Thanks for the pics and please keep them coming!


----------



## coolbluestreak (Jun 27, 2011)

We did a little snorkeling yesterday and I didn't bother to bring the gopro, what a mistake, the natural reefs and water clearity are amazing.
I did stick the camera in the surf and take a few pictures though.


----------



## coolbluestreak (Jun 27, 2011)

some more


----------



## devildog83 (Apr 2, 2009)

Seeing pics of Clear water and reefs sounds nice, cant wait to see'em!
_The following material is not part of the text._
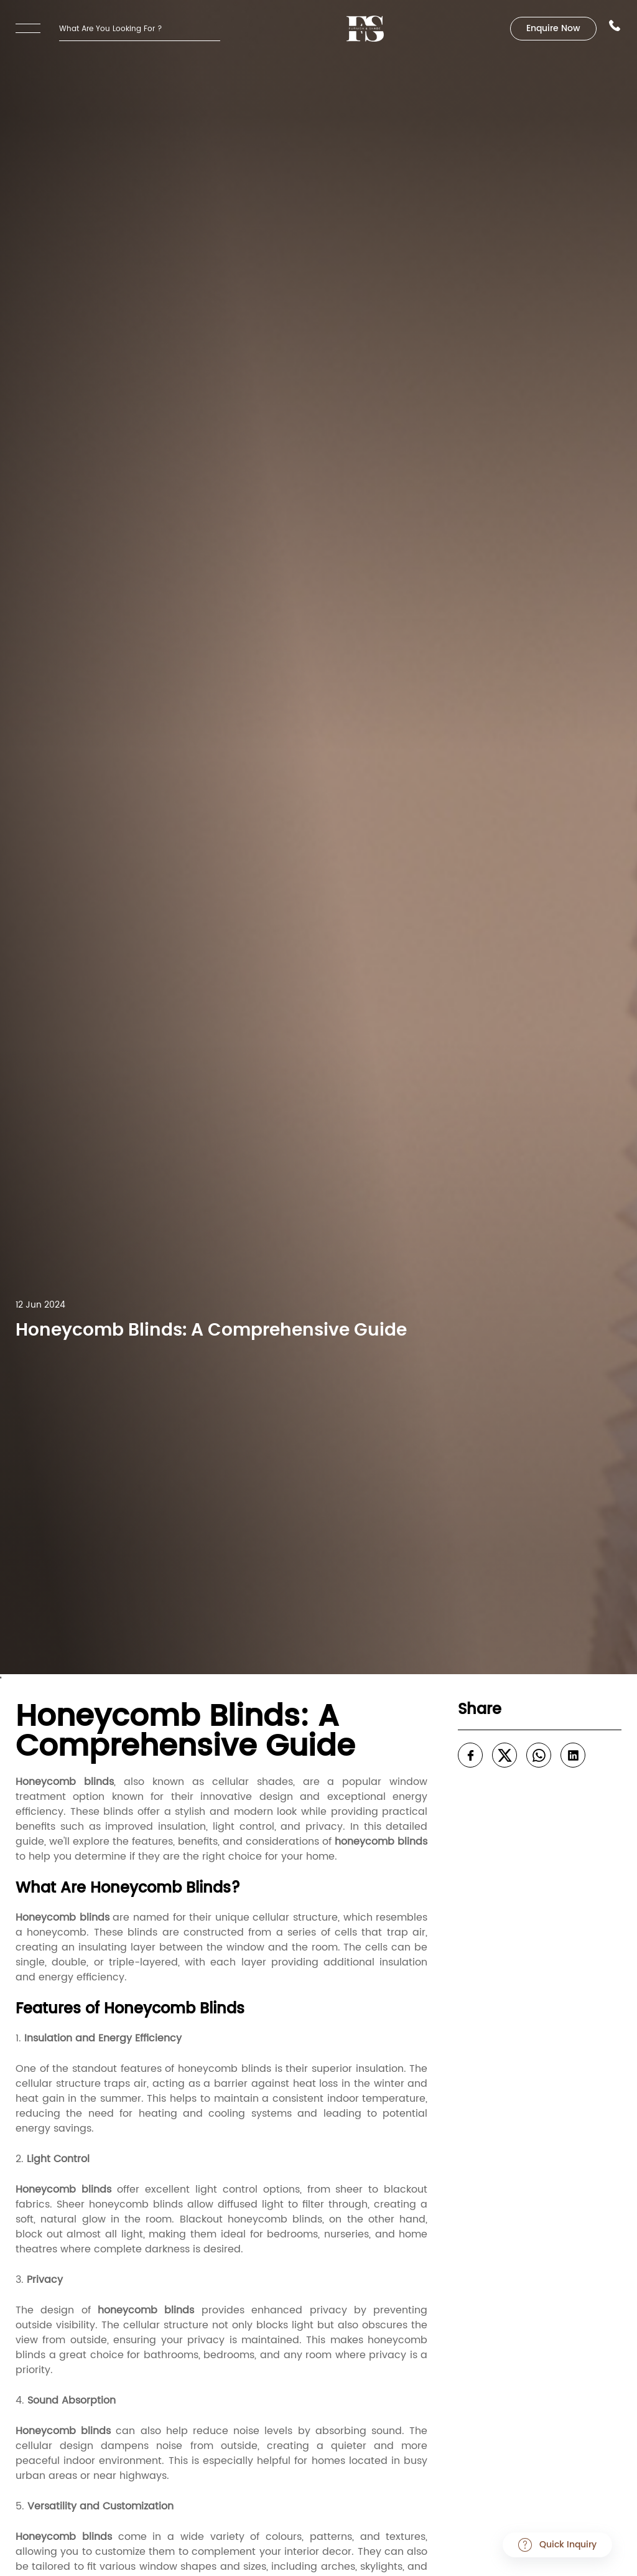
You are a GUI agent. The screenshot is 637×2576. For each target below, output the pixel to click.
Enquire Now (553, 28)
Have fun!


----------



## coolbluestreak (Jun 27, 2011)

Alyssa is pretty in pink waiting in line to buy ferry tickets for our ride to Culebra, I felt like I was in the immigration line.


----------



## coolbluestreak (Jun 27, 2011)

Some pictures from our dive yesterday.


----------



## coolbluestreak (Jun 27, 2011)

More.


----------



## coolbluestreak (Jun 27, 2011)

We did a little shore dive this morning in front of our beach house, it was an amazing dive with huge reefs, caves and the like....


----------



## odb1877 (Jul 6, 2011)

nice pic bro,keep them coming :thumbup:


----------



## coolbluestreak (Jun 27, 2011)

Another beach dive this afternoon off of Crash Boat Beach.


----------



## Buckyt (Oct 1, 2007)

Our son and daughter in law are there this week, and they said it was real nice Christmas day. Haven't heard from them since. She is a Rican and they are enjoying her family and friends at her home.


----------



## coolbluestreak (Jun 27, 2011)

We're going to Rincon tomorrow. The surf is supposed to be great for surfing so I don't think we'll be diving there. :-( oh well.


----------



## SaltAddict (Jan 6, 2010)

Awesome pics. Looks like a great time.


----------



## coolbluestreak (Jun 27, 2011)

On our way home now, just saw the Bahamas and WPB FL out the window. 
I'll try to get some videos made and loaded up, ready to share by Monday or Tuesday.


----------